Em 18 de dezembro de 1973, Alberto escreveu um rascunho à mão e não houve tempo para datilografar o documento. Foi novamente preso, desta vez levado para a Prisão Pública de Santiago, onde ficaria até 12 de março de 1974. Viveu um tempo de tristeza aguda, expressa em desenhos da prisão e relevos feitos em folhas de cobre.

O general virara artesão. Dentre as cartas que escreveria nesse período, uma delas foi endereçada à tia Olga, que vivia nos Estados Unidos, na qual Alberto levantava a hipótese de emigrar com a família, assim que o libertassem.

Em janeiro de 1974, outra internação. Aproveitou os dias no hospital para escrever um de seus melhores textos. Na verdade, uma autocrítica militar. Ele, que sempre fizera parte da "nata" do oficialato, descobriu na prisão como companheiros de menor patente poderiam ser homens de grande estatura moral. "A disciplina, como princípio, é fundamental nas Forças Armadas, mas deve adequar-se ao século em que vivemos. O cárcere tem o dom de nivelar os homens. Tardiamente descobri isso. E, lamentavelmente, em lugar indesejado. Mas, aprendi."

Alberto voltou para a galeria 2. Deprimido. Sem esperança. Escreveu então para Angela: "Tuas cartas, Mami, são maravilhosas. Eu as leio mil vezes porque elas apagam o amargor que sinto agora..."

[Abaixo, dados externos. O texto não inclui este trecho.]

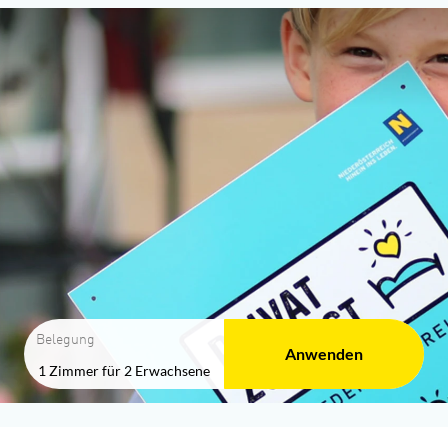
Belegung
Anwenden
1 Zimmer
für
2 Erwachsene
"Ferienwohnung "Haus am Sonnenw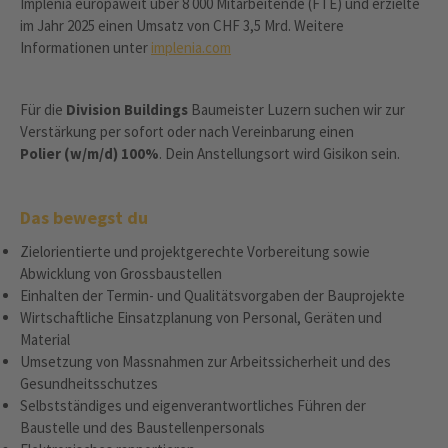
Implenia europaweit über 8 000 Mitarbeitende (FTE) und erzielte
im Jahr 2025 einen Umsatz von CHF 3,5 Mrd. Weitere
Informationen unter
implenia.com
Für die
Division Buildings
Baumeister Luzern suchen wir zur
Verstärkung per sofort oder nach Vereinbarung einen
Polier (w/m/d) 100%
. Dein Anstellungsort wird Gisikon sein.
Das bewegst du
Zielorientierte und projektgerechte Vorbereitung sowie
Abwicklung von Grossbaustellen
Einhalten der Termin- und Qualitätsvorgaben der Bauprojekte
Wirtschaftliche Einsatzplanung von Personal, Geräten und
Material
Umsetzung von Massnahmen zur Arbeitssicherheit und des
Gesundheitsschutzes
Selbstständiges und eigenverantwortliches Führen der
Baustelle und des Baustellenpersonals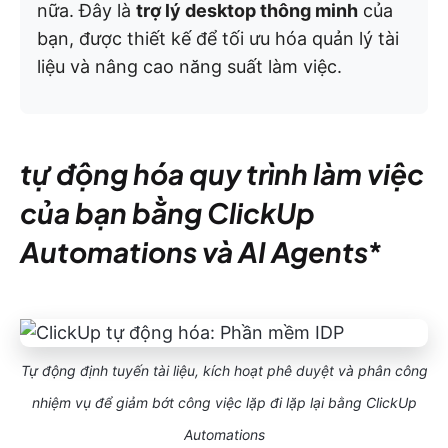
nữa. Đây là
trợ lý desktop thông minh
của
bạn, được thiết kế để tối ưu hóa quản lý tài
liệu và nâng cao năng suất làm việc.
tự động hóa quy trình làm việc
của bạn bằng ClickUp
Automations và AI Agents
*
Tự động định tuyến tài liệu, kích hoạt phê duyệt và phân công
nhiệm vụ để giảm bớt công việc lặp đi lặp lại bằng ClickUp
Automations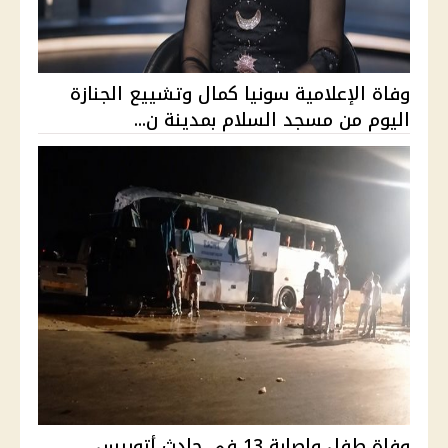
وفاة الإعلامية سونيا كمال وتشييع الجنازة
اليوم من مسجد السلام بمدينة ن...
وفاة طفل وإصابة 13 في حادث أتوبيس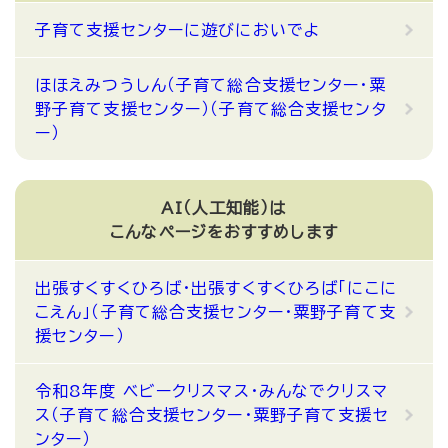
子育て支援センターに遊びにおいでよ
ほほえみつうしん（子育て総合支援センター・粟
野子育て支援センター）（子育て総合支援センタ
ー）
AI（人工知能）は
こんなページをおすすめします
出張すくすくひろば・出張すくすくひろば「にこに
こえん」（子育て総合支援センター・粟野子育て支
援センター）
令和8年度 ベビークリスマス・みんなでクリスマ
ス（子育て総合支援センター・粟野子育て支援セ
ンター）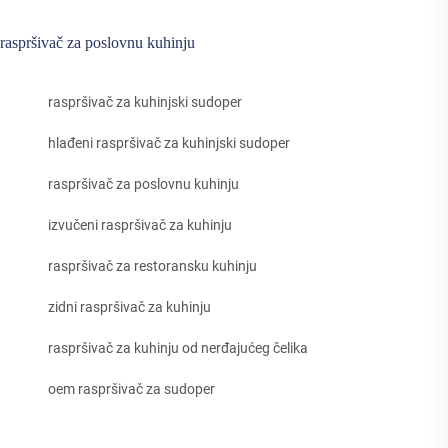
raspršivač za poslovnu kuhinju
raspršivač za kuhinjski sudoper
hlađeni raspršivač za kuhinjski sudoper
raspršivač za poslovnu kuhinju
izvučeni raspršivač za kuhinju
raspršivač za restoransku kuhinju
zidni raspršivač za kuhinju
raspršivač za kuhinju od nerđajućeg čelika
oem raspršivač za sudoper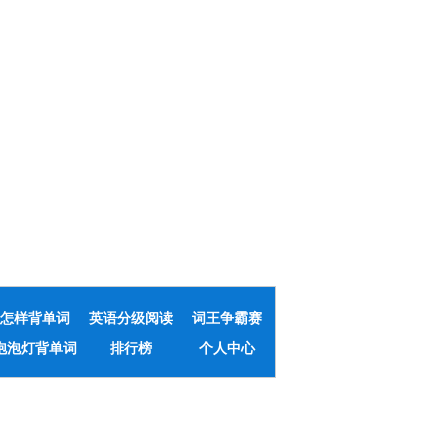
怎样背单词
英语分级阅读
词王争霸赛
泡泡灯背单词
排行榜
个人中心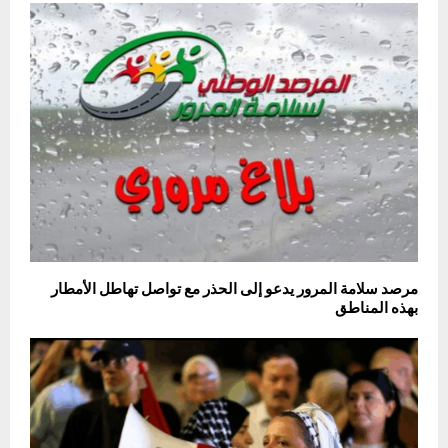
مرصد سلامة المرور يدعو إلى الحذر مع تواصل تهاطل الأمطار
بهذه المناطق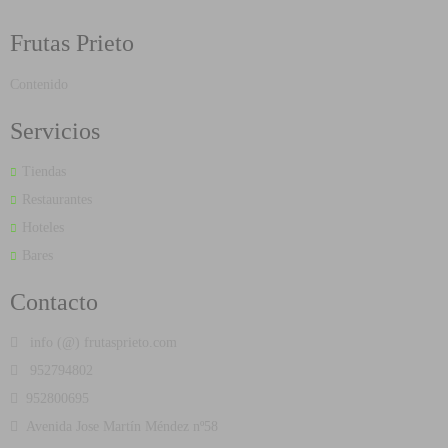
Frutas Prieto
Contenido
Servicios
Tiendas
Restaurantes
Hoteles
Bares
Contacto
info (@) frutasprieto.com
952794802
952800695
Avenida Jose Martín Méndez nº58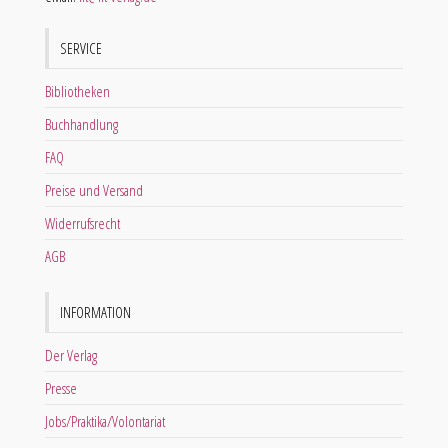
SERVICE
Bibliotheken
Buchhandlung
FAQ
Preise und Versand
Widerrufsrecht
AGB
INFORMATION
Der Verlag
Presse
Jobs/Praktika/Volontariat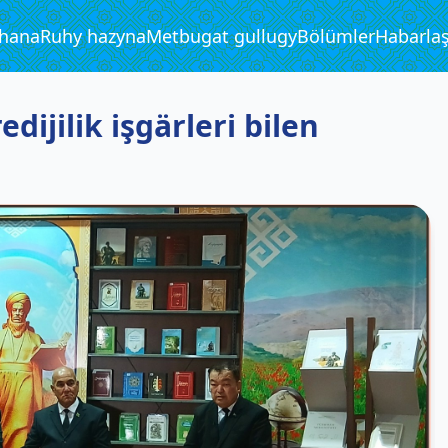
phana
Ruhy hazyna
Metbugat gullugy
Bölümler
Habarla
ijilik işgärleri bilen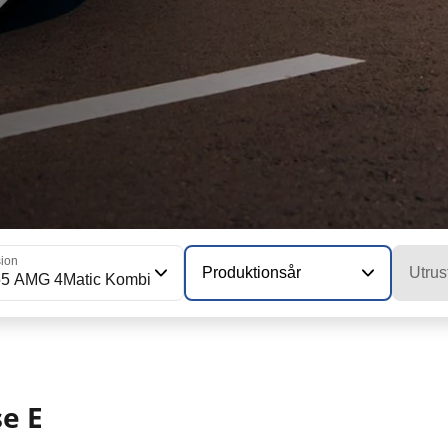
sion
Produktionsår
Utrus
55 AMG 4Matic Kombi
e E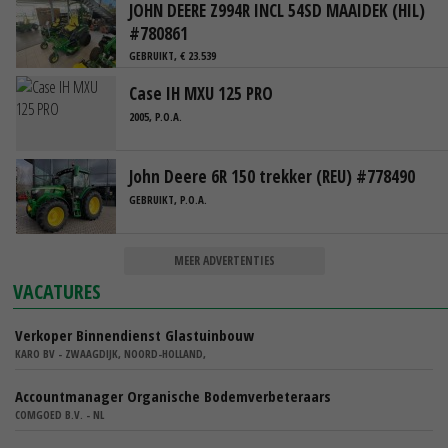
JOHN DEERE Z994R INCL 54SD MAAIDEK (HIL)
#780861
GEBRUIKT, € 23.539
Case IH MXU 125 PRO
2005, P.O.A.
John Deere 6R 150 trekker (REU) #778490
GEBRUIKT, P.O.A.
MEER ADVERTENTIES
VACATURES
Verkoper Binnendienst Glastuinbouw
KARO BV - ZWAAGDIJK, NOORD-HOLLAND,
Accountmanager Organische Bodemverbeteraars
COMGOED B.V. - NL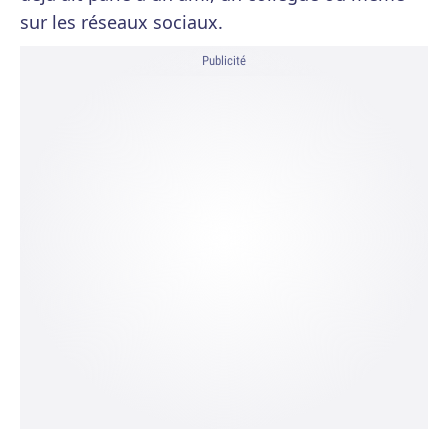
sur les réseaux sociaux.
Publicité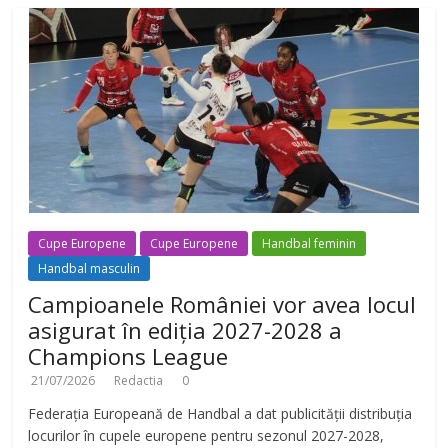
Cupe Europene
Cupe Europene
Handbal feminin
Handbal masculin
Campioanele României vor avea locul
asigurat în ediția 2027-2028 a
Champions League
21/07/2026
Redactia
0
Federația Europeană de Handbal a dat publicității distribuția
locurilor în cupele europene pentru sezonul 2027-2028,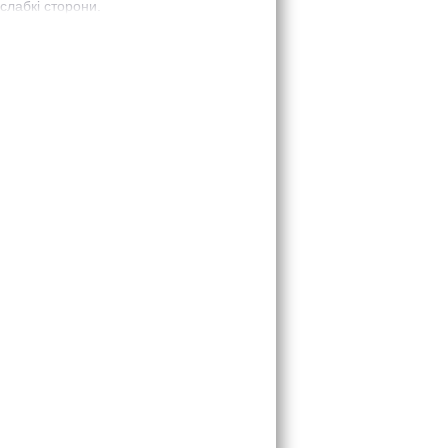
 слабкі сторони.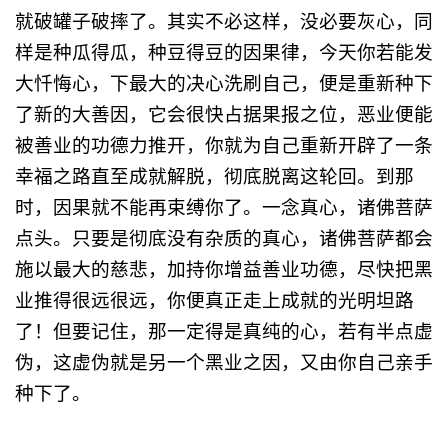
就破罐子破摔了。其实不必这样，没必要灰心，同
样是种瓜得瓜，种豆得豆的因果律，今天你若能发
大忏悔心，下最大的决心洗刷自己，便是重新种下
了新的大善因，它会很快占据果报之位，恶业便能
被善业的功德力推开，你就为自己重新开辟了一条
幸福之路直至成就解脱，彻底脱离这轮回。到那
时，因果就不能再束缚你了。一念真心，诸佛菩萨
点头。只要是彻底没有杂质的真心，诸佛菩萨都会
施以最大的慈悲，加持你增益善业功德，尽快把黑
业推得很远很远，你便真正走上成就的光明坦路
了！但要记住，那一定得是真纯的心，若有半点虚
伪，这虚伪就是另一个黑业之因，又由你自己亲手
种下了。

Em 11 de março de 1974 Angela foi até à prisão a pretexto de buscar as roupas sujas do marido. Escondido na dobra da gola de uma camisa, o derradeiro bilhete: "Imundície, mais imundície...Tentam me envolver em coisas... Não acredite em nada do que digam. Estive submetido ao abrandamento."

Ablandamiento, em espanhol. Vem de abrandar, relaxar, "amolecer" para confessar. Torturar. Foram tão "brandos" que Alberto infartou outra vez, buscando abrigo na morte, no dia seguinte. Angela e Michelle tiveram de deixar o Chile.